Records for this exercise:
---+---

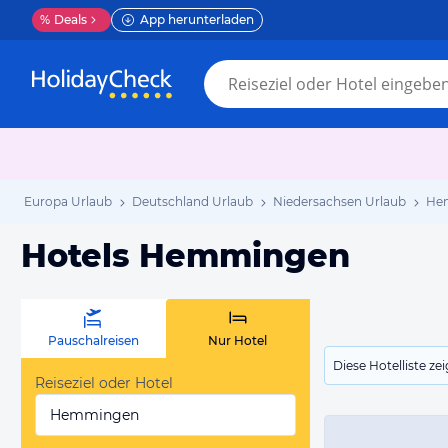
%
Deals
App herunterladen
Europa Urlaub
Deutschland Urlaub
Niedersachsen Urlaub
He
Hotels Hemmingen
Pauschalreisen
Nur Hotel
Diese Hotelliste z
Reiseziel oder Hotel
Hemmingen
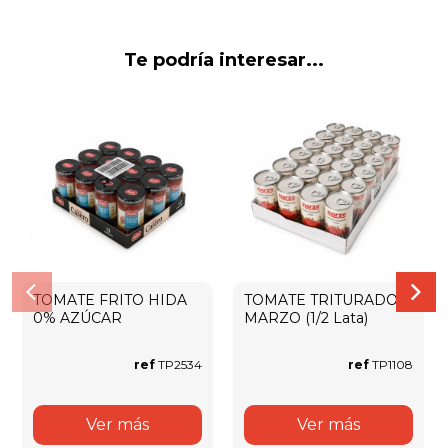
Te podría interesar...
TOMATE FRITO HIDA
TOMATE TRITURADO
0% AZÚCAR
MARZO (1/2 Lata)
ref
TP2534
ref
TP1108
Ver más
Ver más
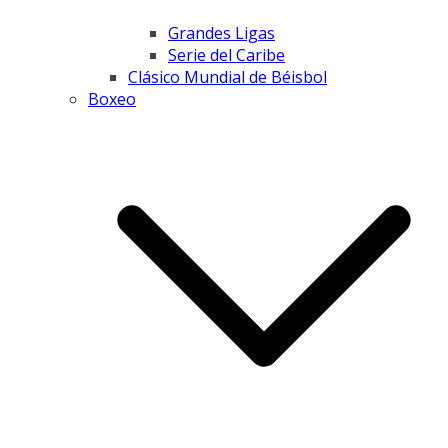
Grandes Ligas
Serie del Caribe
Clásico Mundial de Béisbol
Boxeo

---+---

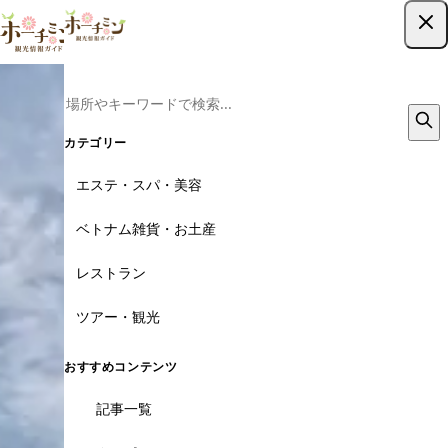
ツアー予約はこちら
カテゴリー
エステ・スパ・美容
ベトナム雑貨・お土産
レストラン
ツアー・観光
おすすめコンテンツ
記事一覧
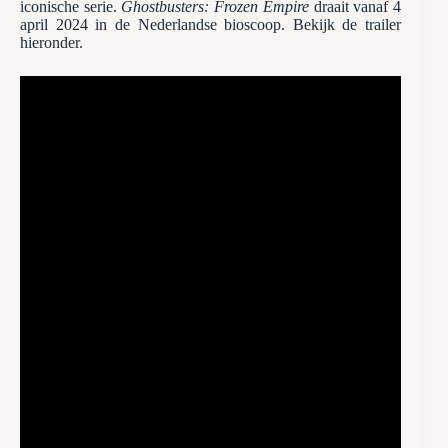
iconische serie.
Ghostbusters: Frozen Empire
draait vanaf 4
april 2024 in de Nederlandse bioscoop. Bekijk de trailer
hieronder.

---+---

Task prompt:
Search the entries for the word "Urlaub" and pick out every line that holds it.

Answer section:
Europa Urlaub
Deutschland Urlaub
Niedersachsen Urlaub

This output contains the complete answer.